Passion, Compassion and Integrity: lessons from the example of Eric Liddell.

view of Eiffel tower through Olympic rings

[1] Since the first time I heard his story, I have been fascinated by the testimony of Eric Liddell. As a child I was so impressed by his legacy, I even named my pet guinea pig after him. The moniker did not prove prophetic: Liddell the guinea pig was anything but swift, and much preferred hiding away in his hutch than anything remotely resembling physical activity!

If you’re unfamiliar with Liddell (the athlete)’s contribution, permit me a brief overview: born in China to British parents serving as missionaries, Eric attended boarding school near London, followed by student days at Edinburgh University. He was a talented sportsman, excelling at both cricket and rugby.
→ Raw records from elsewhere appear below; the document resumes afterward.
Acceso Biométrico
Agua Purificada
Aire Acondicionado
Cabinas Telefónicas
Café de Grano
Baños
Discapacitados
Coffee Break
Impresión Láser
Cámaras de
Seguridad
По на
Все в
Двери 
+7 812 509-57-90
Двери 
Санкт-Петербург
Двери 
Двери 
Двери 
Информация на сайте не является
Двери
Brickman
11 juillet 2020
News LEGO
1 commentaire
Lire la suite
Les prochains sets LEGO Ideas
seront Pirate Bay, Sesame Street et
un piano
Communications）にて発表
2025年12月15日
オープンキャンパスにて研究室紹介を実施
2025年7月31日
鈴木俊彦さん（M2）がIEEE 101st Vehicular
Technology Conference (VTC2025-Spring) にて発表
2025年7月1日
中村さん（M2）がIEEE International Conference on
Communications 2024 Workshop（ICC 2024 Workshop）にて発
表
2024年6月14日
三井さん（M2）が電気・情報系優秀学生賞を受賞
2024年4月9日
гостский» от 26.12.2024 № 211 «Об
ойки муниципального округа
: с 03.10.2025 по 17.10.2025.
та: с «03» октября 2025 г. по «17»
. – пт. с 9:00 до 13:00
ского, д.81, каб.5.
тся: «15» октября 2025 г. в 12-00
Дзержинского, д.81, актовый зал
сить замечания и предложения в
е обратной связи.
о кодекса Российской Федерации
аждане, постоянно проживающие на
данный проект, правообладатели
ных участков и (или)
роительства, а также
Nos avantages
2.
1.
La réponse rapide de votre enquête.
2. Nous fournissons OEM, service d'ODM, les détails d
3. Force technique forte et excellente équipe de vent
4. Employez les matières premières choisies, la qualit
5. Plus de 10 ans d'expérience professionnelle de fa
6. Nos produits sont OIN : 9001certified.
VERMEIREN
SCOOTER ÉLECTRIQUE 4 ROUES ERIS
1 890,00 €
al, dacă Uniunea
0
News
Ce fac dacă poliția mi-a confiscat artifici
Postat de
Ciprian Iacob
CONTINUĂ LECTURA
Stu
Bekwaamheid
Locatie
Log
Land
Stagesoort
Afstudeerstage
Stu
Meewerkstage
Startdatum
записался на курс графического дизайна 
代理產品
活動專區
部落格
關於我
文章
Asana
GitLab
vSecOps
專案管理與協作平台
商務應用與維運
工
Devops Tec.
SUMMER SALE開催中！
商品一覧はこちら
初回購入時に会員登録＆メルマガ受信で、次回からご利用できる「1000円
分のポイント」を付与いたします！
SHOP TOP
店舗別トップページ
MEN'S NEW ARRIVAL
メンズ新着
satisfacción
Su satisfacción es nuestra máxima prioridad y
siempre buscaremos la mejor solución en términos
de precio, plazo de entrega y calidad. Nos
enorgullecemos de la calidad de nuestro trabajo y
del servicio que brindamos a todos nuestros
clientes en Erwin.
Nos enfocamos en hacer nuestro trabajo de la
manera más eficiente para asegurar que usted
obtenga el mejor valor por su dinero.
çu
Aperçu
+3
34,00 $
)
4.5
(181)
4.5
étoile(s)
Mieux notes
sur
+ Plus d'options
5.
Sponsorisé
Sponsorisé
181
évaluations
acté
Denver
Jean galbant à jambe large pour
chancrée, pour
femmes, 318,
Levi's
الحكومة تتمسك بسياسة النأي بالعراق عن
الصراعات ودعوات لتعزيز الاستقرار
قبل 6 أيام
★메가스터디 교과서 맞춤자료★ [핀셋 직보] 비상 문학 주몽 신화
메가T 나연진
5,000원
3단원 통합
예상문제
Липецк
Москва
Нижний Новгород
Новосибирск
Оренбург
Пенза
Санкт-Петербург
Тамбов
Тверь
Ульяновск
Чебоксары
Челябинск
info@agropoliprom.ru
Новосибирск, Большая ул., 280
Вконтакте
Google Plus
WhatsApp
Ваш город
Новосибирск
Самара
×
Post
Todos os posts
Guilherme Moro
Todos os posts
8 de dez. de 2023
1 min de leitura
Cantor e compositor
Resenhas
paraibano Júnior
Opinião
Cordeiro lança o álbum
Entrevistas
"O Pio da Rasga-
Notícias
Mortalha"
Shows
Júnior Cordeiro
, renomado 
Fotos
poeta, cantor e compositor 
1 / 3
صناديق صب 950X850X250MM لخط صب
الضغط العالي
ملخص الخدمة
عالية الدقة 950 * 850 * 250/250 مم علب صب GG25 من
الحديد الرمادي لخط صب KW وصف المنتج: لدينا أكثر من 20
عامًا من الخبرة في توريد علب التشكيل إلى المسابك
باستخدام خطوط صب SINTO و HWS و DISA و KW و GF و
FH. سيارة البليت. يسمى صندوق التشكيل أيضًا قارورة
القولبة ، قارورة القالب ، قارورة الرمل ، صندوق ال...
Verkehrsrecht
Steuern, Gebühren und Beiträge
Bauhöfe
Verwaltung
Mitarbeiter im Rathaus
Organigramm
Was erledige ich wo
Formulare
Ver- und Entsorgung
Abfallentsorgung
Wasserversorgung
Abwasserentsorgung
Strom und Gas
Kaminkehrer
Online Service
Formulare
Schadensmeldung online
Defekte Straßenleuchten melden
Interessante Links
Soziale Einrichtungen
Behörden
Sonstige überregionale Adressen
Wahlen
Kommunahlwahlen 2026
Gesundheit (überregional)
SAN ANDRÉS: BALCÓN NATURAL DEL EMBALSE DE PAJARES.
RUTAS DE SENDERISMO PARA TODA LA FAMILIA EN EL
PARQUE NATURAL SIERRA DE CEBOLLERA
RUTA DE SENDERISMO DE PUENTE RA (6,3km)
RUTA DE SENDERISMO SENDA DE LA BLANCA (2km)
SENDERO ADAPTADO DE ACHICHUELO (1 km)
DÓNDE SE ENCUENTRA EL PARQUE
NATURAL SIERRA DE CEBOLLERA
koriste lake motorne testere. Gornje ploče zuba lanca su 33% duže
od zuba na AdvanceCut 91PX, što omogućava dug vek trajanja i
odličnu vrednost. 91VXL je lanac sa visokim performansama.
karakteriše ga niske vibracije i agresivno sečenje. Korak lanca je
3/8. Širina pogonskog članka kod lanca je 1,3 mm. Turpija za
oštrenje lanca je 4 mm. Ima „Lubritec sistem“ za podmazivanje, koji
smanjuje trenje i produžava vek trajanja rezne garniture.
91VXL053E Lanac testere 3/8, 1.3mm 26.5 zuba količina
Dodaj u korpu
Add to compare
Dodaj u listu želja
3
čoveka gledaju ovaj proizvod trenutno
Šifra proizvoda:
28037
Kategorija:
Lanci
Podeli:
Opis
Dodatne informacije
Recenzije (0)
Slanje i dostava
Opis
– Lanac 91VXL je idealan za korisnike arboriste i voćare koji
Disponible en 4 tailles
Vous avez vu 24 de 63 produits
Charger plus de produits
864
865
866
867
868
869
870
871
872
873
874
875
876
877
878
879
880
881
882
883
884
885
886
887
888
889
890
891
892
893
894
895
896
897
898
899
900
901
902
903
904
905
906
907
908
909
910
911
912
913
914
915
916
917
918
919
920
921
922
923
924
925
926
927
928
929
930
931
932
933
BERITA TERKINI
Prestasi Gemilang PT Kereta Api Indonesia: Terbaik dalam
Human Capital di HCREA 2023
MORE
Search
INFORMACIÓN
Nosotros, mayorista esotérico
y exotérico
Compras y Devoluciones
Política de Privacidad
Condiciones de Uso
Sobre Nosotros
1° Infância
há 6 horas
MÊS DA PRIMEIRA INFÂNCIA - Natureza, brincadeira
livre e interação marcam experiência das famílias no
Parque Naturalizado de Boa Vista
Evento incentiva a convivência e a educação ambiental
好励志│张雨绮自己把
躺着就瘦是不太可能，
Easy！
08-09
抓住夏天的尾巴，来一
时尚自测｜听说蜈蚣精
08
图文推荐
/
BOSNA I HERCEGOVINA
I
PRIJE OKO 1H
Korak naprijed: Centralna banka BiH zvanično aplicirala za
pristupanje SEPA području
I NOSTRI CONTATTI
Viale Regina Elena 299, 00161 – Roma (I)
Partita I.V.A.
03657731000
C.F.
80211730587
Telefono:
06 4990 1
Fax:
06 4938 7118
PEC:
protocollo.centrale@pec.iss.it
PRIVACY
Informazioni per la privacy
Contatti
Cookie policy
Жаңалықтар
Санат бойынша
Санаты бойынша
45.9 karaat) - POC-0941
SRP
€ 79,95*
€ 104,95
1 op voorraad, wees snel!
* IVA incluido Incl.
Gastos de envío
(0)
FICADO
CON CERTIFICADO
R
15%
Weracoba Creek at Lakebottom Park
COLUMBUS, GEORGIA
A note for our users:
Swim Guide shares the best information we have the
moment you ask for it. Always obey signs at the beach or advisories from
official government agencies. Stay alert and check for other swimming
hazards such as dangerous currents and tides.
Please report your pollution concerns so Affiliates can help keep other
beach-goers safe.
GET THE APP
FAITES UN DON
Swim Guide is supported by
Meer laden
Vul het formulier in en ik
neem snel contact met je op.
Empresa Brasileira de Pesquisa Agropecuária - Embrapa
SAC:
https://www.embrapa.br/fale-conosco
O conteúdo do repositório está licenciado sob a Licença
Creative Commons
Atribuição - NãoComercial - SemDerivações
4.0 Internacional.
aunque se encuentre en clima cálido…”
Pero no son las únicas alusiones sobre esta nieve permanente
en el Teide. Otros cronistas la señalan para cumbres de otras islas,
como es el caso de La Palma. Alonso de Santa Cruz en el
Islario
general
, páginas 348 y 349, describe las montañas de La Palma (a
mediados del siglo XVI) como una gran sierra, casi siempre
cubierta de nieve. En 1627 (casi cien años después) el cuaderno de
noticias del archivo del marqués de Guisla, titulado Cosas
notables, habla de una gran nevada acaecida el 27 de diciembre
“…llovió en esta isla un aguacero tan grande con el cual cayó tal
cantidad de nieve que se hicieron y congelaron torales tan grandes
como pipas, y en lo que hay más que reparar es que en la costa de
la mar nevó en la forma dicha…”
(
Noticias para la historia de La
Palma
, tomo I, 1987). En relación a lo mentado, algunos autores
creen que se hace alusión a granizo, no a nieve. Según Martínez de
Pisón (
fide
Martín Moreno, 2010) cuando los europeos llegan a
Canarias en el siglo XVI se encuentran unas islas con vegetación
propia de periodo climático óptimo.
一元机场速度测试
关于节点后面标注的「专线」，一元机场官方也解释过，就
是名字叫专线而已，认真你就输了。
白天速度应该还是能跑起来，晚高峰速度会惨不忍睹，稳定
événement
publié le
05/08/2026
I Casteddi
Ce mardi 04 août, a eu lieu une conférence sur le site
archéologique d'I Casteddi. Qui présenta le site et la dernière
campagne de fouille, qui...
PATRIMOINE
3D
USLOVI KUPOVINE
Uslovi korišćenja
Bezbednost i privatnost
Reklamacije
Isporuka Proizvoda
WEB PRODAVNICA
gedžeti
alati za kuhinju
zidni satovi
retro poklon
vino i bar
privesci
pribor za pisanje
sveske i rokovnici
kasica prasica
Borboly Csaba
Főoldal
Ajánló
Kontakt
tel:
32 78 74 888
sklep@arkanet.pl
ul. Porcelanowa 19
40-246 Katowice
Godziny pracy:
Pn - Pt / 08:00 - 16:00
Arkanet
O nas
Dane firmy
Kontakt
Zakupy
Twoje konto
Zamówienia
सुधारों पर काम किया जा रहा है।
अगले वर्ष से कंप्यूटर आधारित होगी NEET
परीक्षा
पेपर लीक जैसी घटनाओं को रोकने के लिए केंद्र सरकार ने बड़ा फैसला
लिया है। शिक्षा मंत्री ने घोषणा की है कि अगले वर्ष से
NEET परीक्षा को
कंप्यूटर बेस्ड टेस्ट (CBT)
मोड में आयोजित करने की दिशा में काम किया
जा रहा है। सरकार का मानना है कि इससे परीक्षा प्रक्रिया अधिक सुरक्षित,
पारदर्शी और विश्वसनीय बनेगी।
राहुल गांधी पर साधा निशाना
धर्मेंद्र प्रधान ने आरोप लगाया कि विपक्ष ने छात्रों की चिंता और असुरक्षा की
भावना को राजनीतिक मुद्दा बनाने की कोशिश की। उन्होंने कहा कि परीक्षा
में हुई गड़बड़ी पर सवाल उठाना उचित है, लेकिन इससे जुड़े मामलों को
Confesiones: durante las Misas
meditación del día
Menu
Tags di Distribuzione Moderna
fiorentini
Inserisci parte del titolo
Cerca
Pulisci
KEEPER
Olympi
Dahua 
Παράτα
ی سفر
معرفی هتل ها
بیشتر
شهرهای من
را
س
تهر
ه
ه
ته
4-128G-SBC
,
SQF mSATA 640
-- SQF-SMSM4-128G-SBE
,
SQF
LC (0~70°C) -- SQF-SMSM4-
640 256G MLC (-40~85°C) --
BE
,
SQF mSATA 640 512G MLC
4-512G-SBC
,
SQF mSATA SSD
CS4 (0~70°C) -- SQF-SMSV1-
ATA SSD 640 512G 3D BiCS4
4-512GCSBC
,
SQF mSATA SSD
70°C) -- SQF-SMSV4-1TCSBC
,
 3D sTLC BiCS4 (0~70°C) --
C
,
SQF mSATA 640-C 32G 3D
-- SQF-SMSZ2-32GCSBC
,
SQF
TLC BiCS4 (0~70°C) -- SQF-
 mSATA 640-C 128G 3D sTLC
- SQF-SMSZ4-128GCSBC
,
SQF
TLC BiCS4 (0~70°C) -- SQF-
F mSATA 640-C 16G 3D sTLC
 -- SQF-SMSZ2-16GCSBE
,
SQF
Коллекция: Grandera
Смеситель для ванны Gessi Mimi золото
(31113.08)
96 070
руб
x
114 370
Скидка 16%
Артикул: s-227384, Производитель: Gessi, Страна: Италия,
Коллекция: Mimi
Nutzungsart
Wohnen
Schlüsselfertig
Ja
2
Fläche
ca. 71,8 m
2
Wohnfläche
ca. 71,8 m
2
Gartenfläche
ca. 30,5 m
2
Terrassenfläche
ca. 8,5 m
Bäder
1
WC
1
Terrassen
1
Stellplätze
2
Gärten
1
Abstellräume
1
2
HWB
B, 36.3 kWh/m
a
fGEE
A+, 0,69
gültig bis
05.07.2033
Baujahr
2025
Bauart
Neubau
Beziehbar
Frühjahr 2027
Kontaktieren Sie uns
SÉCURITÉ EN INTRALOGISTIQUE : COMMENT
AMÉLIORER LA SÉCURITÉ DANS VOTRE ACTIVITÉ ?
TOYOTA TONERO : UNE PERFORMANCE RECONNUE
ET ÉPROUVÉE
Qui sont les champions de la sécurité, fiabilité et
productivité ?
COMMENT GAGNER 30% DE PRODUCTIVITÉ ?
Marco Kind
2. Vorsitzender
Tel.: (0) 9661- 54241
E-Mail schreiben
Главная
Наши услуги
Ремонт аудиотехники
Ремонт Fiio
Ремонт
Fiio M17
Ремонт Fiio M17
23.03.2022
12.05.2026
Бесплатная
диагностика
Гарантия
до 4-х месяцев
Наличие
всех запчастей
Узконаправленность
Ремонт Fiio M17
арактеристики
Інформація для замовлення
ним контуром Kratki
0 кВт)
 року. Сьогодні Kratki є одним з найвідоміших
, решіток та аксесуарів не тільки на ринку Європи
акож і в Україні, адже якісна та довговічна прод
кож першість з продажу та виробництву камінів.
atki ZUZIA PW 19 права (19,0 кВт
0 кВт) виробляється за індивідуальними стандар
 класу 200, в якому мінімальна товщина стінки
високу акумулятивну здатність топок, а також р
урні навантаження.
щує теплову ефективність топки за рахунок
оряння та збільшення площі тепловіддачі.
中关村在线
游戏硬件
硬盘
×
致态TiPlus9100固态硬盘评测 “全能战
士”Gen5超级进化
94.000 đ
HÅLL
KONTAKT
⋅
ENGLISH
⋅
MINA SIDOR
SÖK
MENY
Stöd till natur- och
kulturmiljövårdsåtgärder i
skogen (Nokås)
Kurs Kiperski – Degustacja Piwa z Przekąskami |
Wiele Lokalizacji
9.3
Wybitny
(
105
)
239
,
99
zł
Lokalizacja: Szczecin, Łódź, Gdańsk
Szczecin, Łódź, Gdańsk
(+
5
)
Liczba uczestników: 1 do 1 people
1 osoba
However, it was on the athletics track that he truly made his mark, and was selected to represent Great Britain in the 100m sprint at the 1924 Olympics in Paris.[2]

Anyone familiar with the 1981 Oscar-winning film ‘Chariots of Fire’ knows the rest of the tale: the heats for the 100m were to be held on a Sunday. As a devout Christian who wanted to keep Sunday as a day of rest, Eric refused to participate, so instead was entered into the 200m and 400m events. He took bronze in the 200m and gold in the 400m, setting a new world record time in the process. A century later, as the Olympics return to Paris, it is fitting that Liddell’s achievements are commemorated. At a recent ceremony at the Stade De Colombes, a plaque was unveiled at the very site where Eric Liddell clinched his legendary victory. During the ceremony, John Macmillan, CEO of The Eric Liddell 100 campaign, states:

“Eric Liddell’s legacy transcends borders and generations; we believe that any individual can make a positive impact on the world if they approach the challenges they face with passion, compassion and integrity.”[3]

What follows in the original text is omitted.